Of the 26 clusters in the LAM region, numbered 59 to 84, 18
contain at least one grid cell within Brazilian territory.
library(raster)
library(sp)
df<-readRDS("clustermap_rev4.117_c200_67420_h12.rds")
LAM<-subset(df, region=='LAM')
coords <- strsplit(LAM$cell, "\\.")
mat <- do.call(rbind, coords)
LAM$lon <- mat[,1]
LAM$lat <- mat[,2]
LAM$iso <- mat[,3]
LAM$lon <- as.numeric(gsub("p", ".", LAM$lon))
LAM$lat <- as.numeric(gsub("p", ".", LAM$lat))
valores_unicos <- unique(LAM$cluster)
r <- rasterFromXYZ(cbind(LAM[,c("lon","lat")], z=1),
res = c(min(diff(sort(unique(LAM$lon)))),
min(diff(sort(unique(LAM$lat))))))
polys <- rasterToPolygons(r, dissolve = FALSE)

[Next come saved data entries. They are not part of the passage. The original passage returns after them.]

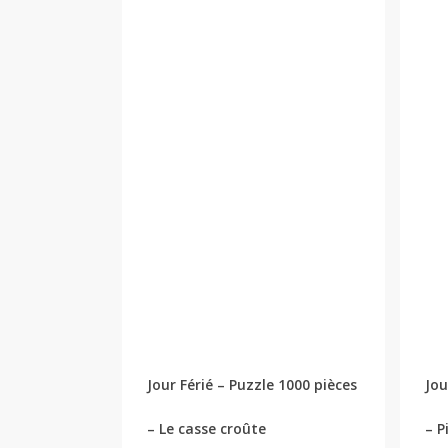
Jour Férié – Puzzle 1000 pièces
Jou
– Le casse croûte
– P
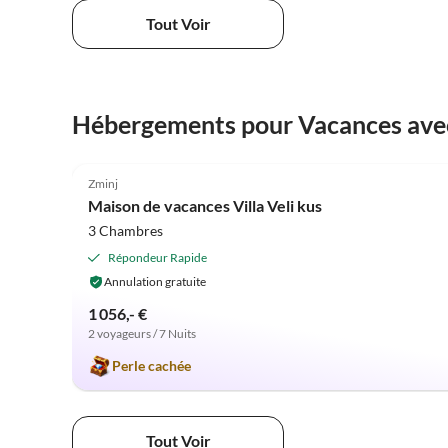
Tout Voir
Hébergements pour Vacances ave
4.9
(3)
Zminj
Maison de vacances Villa Veli kus
3 Chambres
Répondeur Rapide
Annulation gratuite
1 056,- €
2 voyageurs / 7 Nuits
Perle cachée
Tout Voir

pts_sp <- SpatialPointsDataFrame(
coords = LAM[, c("lon","lat")],
data = LAM["cluster", drop = FALSE],
proj4string = CRS(proj4string(polys)))
polys$cluster <- over(polys, pts_sp)$cluster
library(Polychrome)
pal <- createPalette(26, c("#ff0000", "#00ff00", "#0000ff"))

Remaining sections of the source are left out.